AI in healthcare: legal and ethical considerations in this new frontier

Tuesday 11 February 2025

David Egan

GSK, London

Jieni Ji

A&O Shearman, Hong Kong/Shanghai

Can human beings cure all diseases in our lifetime? For centuries, humanity has strived to cure diseases. With the advent of artificial intelligence (AI), the dream of a disease-free world seems more attainable than ever before. AI holds immense potential to revolutionise healthcare, promising enhanced care quality, expedited drug development and reduced costs. Some experts predict that ‘AI will be as common in healthcare as the stethoscope’.[1] However, the rapid advancement of AI also potentially heightens certain risks, such as safety concerns, privacy issues and bias. It is therefore essential to establish robust regulatory and ethical frameworks to manage them effectively.

AI’s roles in healthcare

AI is revolutionising healthcare by enhancing various aspects such as drug development, disease diagnosis, treatment, patient monitoring, and administrative tasks. Notable examples include Google’s Med-PaLM, Stanford’s CheXNet, and NVIDIA’s partnership with Hippocratic AI. In addition to the advancements by the private sector, the World Health Organization (WHO) launched S.A.R.A.H. (Smart AI Resource Assistant for Health) in April 2024. This digital health promoter prototype, powered by generative AI, features enhanced empathetic responses in eight languages.
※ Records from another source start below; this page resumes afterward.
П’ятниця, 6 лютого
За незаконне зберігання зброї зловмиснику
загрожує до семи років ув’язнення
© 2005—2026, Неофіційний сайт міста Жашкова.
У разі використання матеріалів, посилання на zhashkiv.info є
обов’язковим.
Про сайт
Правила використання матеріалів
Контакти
Looking ahead, we can expect a growing trend of collaboration among healthcare companies, technology firms, and research institutions. This synergy will drive further innovations and improvements in healthcare delivery and patient outcomes.

Legal frameworks governing AI in healthcare

Regulating AI in healthcare is an intricate task that involves striking a balance between fostering scientific innovation and protecting human rights and safety. Different countries may adopt various approaches to AI regulation, reflecting their unique values and priorities. For instance, jurisdictions such as the European Union and China have AI-specific laws, while others, including the United Kingdom, United States and Australia, are initially assessing how existing technology-neutral laws can be applied to AI.[2] These diverging regulatory approaches can pose challenges for companies looking to integrate AI into their products and operations.
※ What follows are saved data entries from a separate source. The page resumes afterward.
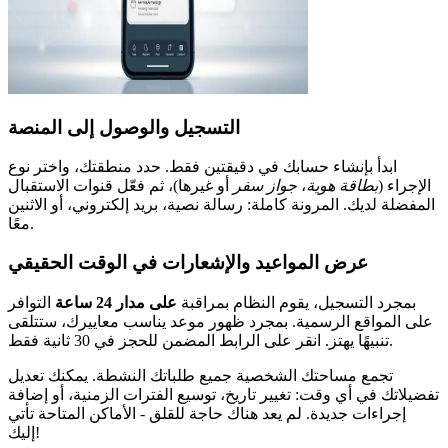
التسجيل والوصول إلى المنصة
ابدأ بإنشاء حسابك في دقيقتين فقط. حدد منطقتك، واختر نوع
الإجراء (
بطاقة هوية
،
جواز سفر
أو غيرها)، ثم فعّل قنوات الاستقبال
المفضلة لديك. المرونة كاملة: رسالة نصية، بريد إلكتروني، أو الاثنين
معًا.
عرض المواعيد والإشعارات في الوقت الحقيقي
بمجرد التسجيل، يقوم النظام بمراقبة
على مدار 24 ساعة
التوافر
على المواقع الرسمية. بمجرد ظهور موعد يناسب معاييرك، ستتلقى
تنبيهًا يهتز. انقر على الرابط المضمن للحجز في 30 ثانية فقط.
تجمع مساحتك الشخصية جميع طلباتك النشطة. يمكنك تعديل
تفضيلاتك في أي وقت: تغيير تاريخ، توسيع الفترات الزمنية، أو إضافة
إجراءات جديدة. لم يعد هناك حاجة للقلق - الأماكن المتاحة تأتي
إليك!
We believe that effective regulation of AI in health requires international collaboration. By working together, countries can create a cohesive framework that enhances human welfare on a global scale. This collaborative effort can help ensure that AI technologies are used safely and ethically, while also promoting innovation and protecting human rights.

Overview of AI legal frameworks

Current AI legal frameworks

International organisations and governments are actively engaging with stakeholders to develop regulations and industry standards. Currently, most of these guidelines are principle-based, focusing on the fair and equitable use of AI. For instance:

  • The World Health Organization (WHO) has published various guidelines on AI in healthcare, emphasizing ethical considerations and best practices. These guidelines stress the importance of designing and using AI systems in ways that respect patient privacy, promote equity, and mitigate biases.
  • In 2024, the Organisation for Economic Co-operation and Development (OECD) updated its AI Principles, marking the first intergovernmental standard on AI. These principles aim to balance innovation, human rights, and democratic values.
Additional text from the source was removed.